Thank you both for the reply... if the cat is hers (which I'm 99% sure it is) than it is obviously being neglected.. Even if it isn't her cat it's being neglected because its outside ALL of the time and this is nothing close to a setting for an outdoor cat (I live along the most traveled highway in the state) along with the fact that the weather has been bad for a while ...I know I seem very unlawful by asking the question but this women is bad news... shes broken about everything you can in our common hallways, has constant argueing between herself and various males (not married, or taken) and has been served papers by the state constable and arrested multiple times  ...I should tell this to the Aspca... around here all the local police have animal control rather than a unifed aspca (i belive) so I should just talk to them... thanks again for the replies... don't see me as unlawful or unethical.. I just LOVE animals


----------



## pitbulllady (Nov 19, 2006)

EAD063 said:


> Thank you both for the reply... if the cat is hers (which I'm 99% sure it is) than it is obviously being neglected.. Even if it isn't her cat it's being neglected because its outside ALL of the time and this is nothing close to a setting for an outdoor cat (I live along the most traveled highway in the state) along with the fact that the weather has been bad for a while ...I know I seem very unlawful by asking the question but this women is bad news... shes broken about everything you can in our common hallways, has constant argueing between herself and various males (not married, or taken) and has been served papers by the state constable and arrested multiple times  ...I should tell this to the Aspca... around here all the local police have animal control rather than a unifed aspca (i belive) so I should just talk to them... thanks again for the replies... don't see me as unlawful or unethical.. I just LOVE animals


In most US states, it is perfectly legal to leave a cat outside, unattended, 24/7, so this would NOT be considered "neglect".  If it appears that the cat does not get fed, does not have access to clean water and some means of getting out the elements(even just going under a house or garage), or it is sick or injured and has not been taken to a vet, then that would be considered neglect.  If the cat appears otherwise healthy and well-fed, then you really can't do anything about it.  Cats, in most states, are not subjected to the same laws of containment that dogs are, so leaving a cat running free is not illegal.  It IS illegal to leave it unvaccinated against rabies, though, so the most you can do is file a complaint with Animal Control about the cat being on your property.  They can see if the cat is up-to-date on its shots, but even so, the most they will do if it's not is to issue a warning and give the owner time to comply, at which time they will issue a fine if she does not.  Given what you said about her, it's unlikely that she will.  

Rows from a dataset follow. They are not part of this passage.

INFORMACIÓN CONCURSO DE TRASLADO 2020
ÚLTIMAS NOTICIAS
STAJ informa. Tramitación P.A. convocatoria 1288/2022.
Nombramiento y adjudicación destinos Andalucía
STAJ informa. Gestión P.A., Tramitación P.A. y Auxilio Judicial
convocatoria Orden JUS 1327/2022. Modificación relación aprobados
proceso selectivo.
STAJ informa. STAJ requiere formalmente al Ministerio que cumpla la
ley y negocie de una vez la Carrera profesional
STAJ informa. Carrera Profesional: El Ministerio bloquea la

Here is another thought-why don't you ask her if you can have the cat?  It may be that she could really care less about what happens to it, or who gets it, and might actually be happy to have someone take it off her hands, since at least she can save the money she'd spend on cat food on more liquor, seeing as that's her priority, anyway.  I know it sounds awful, but many people like that just consider an animal a burden and are usually glad for someone to take it.  If she doesn't want to give it away, offer her a bit of money for it; tell her you've gotten attached to it and that you have to move away and will miss the cat.  If that does not work, then all you can do is file a complaint with Animal Control about the animal, but be warned-due to the difficulty in adopting out adult cats in many areas, and the overcrowding of facilities, many locale humane societies have a policy of immediately euthanizing any owner seizures/give-ups they take in, unless it has to be held in a pending cruelty case, and many only hold strays for 3 days.  If no one shows up to claim the stray cat, it's put down.  If they DO wind up taking the cat or she gives it up to them to avoid a  hassle, it might well be dead before you even know it's gone.

pitbulllady


----------



## EAD063 (Nov 19, 2006)

thank you that's very well though out, it's a good point that you brought up about the differences in laws for cats and dogs, although I realized cat like being outdoors.. one of my three was an outdoor cat, but I lived in a country enviroment,  I really wish there would be laws for people living in the city.. I should just ask the lady, I think she knew something was up when I came home from late night food and she was talking to some guy on a bicycle (lol) and the cat jumped from her arms and tried folllowing me in  thank you all for input!!


----------



## Midnightrdr456 (Nov 19, 2006)

even if it is hers and is being abused 100% for sure, you still cant take it.  Not even animals services can just take the animal techincally (although they can find loopholes to seize it).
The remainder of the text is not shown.